The effects of the consumption of dairy products or their components on T2DM and IRS was investigated in two meta-analyses.^18,24 The results of these studies confirmed the protective effect of dairy product, calcium, and vitamin D intake. The authors of the first study¹⁸ reported 10% (RR 0.92; CI, 0.86-0.97) and 25% (RR 0.74; CI, 0.64-0.84) reductions in the probability of developing T2DM and IRS, respectively, with highest intake of milk or dairy products. In the second study,²⁴ the consumption of 3 to 5 portions of dairy products per day reduced the probability of developing T2DM (OR 0.86; CI, 0.79-0.93) and IRS (OR 0.71; CI 0.57-0.89) compared to the intake of less than 1.5 portions per day.

Among the studies that assessed the effect of dairy products on T2DM and IRS,^{12,20,23,25,35} two reported protective effects against T2DM and IRS,^12,20 two observed this effect only for IRS,^23,25 and one reported that dairy consumption did not affect the risk of either T2DM or IRS.³⁵ Among the studies that investigated only the effect of dairy products on IRS,^17,26,36,37 the authors of three of these studies found a protective effect^17,26,36 and one did not.³⁷ However, the study conducted by Snijder et al.³⁷ only assessed dairy intake at baseline. Therefore, one cannot guarantee that the dietary patterns of the participants remained the same during the 6.4 years of follow-up. It should be noted also that the study population was relatively healthy, which might have contributed to the lack of correlations.

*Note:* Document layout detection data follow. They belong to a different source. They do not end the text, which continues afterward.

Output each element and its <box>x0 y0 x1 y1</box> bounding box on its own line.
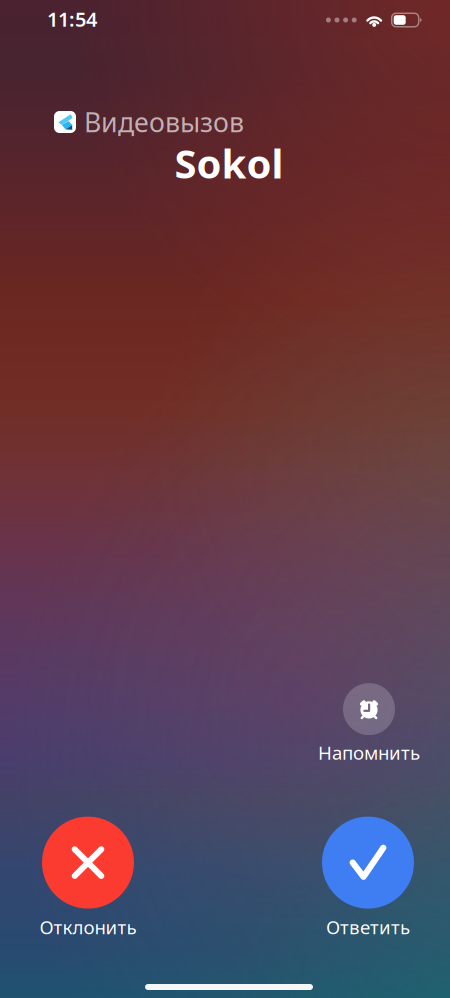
button[interactable]: Ответить <box>322 817 414 939</box>
staticText: Напомнить <box>318 740 420 765</box>
staticText: Sokol <box>174 136 284 190</box>
button[interactable]: Отклонить <box>40 817 136 939</box>
staticText: Отклонить <box>40 915 136 939</box>
staticText: Ответить <box>326 915 410 939</box>
staticText: Видеовызов <box>84 104 244 140</box>
staticText: 11:54 <box>47 6 97 32</box>
button[interactable]: Напомнить <box>318 683 420 765</box>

The conflicting results of an additional study also deserve discussion. Lawlor et al.³⁵ reported lower HOMA scores, triglyceride concentrations, BMI values, and high-density lipoprotein (HDL) levels among women who reported that they never drank milk compared to those that did. This study included 4,024 British postmenopausal women aged 60 to 79 years old. The probability of developing IRS was 45% lower among women who never drank milk compared to those who did (OR 0.55; CI, 0.33-0.94), even after adjusting for interfering variables. The authors of that study emphasize the need to establish whether there is causal relationship between the investigated variables and discuss the possibility that a biological variable, such as lactose intolerance, may have interfered with the results. Non-diabetic individuals are more prone to lactose intolerance and thus exclude dairy products from their diet. Therefore, the protective effect associated with the non-consumption of dairy products verified in their study may have been related with a lower genetic susceptibility to T2DM. In that case, the results obtained in that study would not indicate the lack of a protective effect of dairy intake.

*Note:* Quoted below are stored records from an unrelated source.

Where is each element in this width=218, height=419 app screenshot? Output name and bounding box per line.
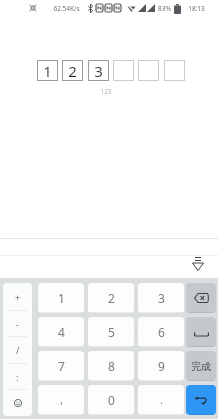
staticText: 62.54K/s [53, 4, 80, 13]
button[interactable]: 完成 [186, 351, 216, 381]
button[interactable]: , [38, 385, 84, 415]
button[interactable] [3, 389, 32, 416]
staticText: : [16, 371, 19, 383]
button[interactable]: 0 [88, 385, 134, 415]
staticText: 4 [58, 324, 65, 340]
button[interactable]: 3 [138, 283, 184, 313]
staticText: 完成 [191, 360, 211, 373]
button[interactable]: 7 [38, 351, 84, 381]
staticText: 9 [158, 358, 165, 374]
button[interactable]: . [138, 385, 184, 415]
button[interactable] [186, 283, 216, 313]
staticText: 1 [58, 290, 65, 306]
staticText: 3 [158, 290, 165, 306]
button[interactable] [186, 385, 216, 415]
staticText: 123 [100, 87, 112, 96]
button[interactable]: 1 [38, 283, 84, 313]
button[interactable]: : [3, 363, 32, 390]
staticText: 1 [43, 61, 52, 81]
staticText: 18:13 [188, 4, 205, 13]
staticText: 0 [108, 392, 115, 408]
button[interactable] [186, 317, 216, 347]
staticText: 2 [108, 290, 115, 306]
button[interactable]: 8 [88, 351, 134, 381]
staticText: 2 [68, 61, 77, 81]
button[interactable]: 4 [38, 317, 84, 347]
staticText: . [160, 393, 163, 407]
staticText: 5 [108, 324, 115, 340]
button[interactable] [190, 256, 208, 276]
staticText: - [16, 318, 19, 330]
button[interactable]: 5 [88, 317, 134, 347]
button[interactable]: 9 [138, 351, 184, 381]
staticText: 7 [58, 358, 65, 374]
staticText: + [15, 291, 21, 303]
button[interactable]: - [3, 310, 32, 337]
staticText: 3 [94, 61, 103, 81]
button[interactable]: / [3, 336, 32, 363]
staticText: 6 [158, 324, 165, 340]
staticText: , [60, 393, 63, 407]
button[interactable]: 2 [88, 283, 134, 313]
button[interactable]: + [3, 283, 32, 310]
staticText: 83% [158, 4, 171, 13]
button[interactable]: 6 [138, 317, 184, 347]
staticText: 8 [108, 358, 115, 374]
staticText: / [16, 344, 20, 356]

Although the results of most studies indicate the existence of an inverse correlation between T2DM and dairy consumption, the results of some studies are conflicting.^23,25,35,37 Factors that may have interfered with the magnitude of the obtained correlations include gender, age range, ethnicity, BMI, and the amount and type of dairy products consumed. In some prospective studies,^{13,15,19,25,33,37} dietary intake was not monitored throughout the study. In other studies,^18,21,26 the exact amounts of dairy products and/or calcium and vitamin D consumed were not described or adjustments were not consistently performed among the assessed groups to account for confounding variables. The main characteristics and results from epidemiological studies in which the effect of the consumption of dairy products, calcium, and/or vitamin D on the development of T2DM and IRS are described in table I and table II, respectively.

Evidence from intervention studies

The causal relationship between the consumption of dairy products or their components and the development and treatment of T2DM can only be evaluated by intervention studies. There is only one clinical trial where dairy foods have been used as the experimental variable with respect to the treatment of T2DM in humans.³⁸ The remaining eight studies used supplements (pills or powders) containing nutrients like calcium and/or vitamin D found in dairy products (table III).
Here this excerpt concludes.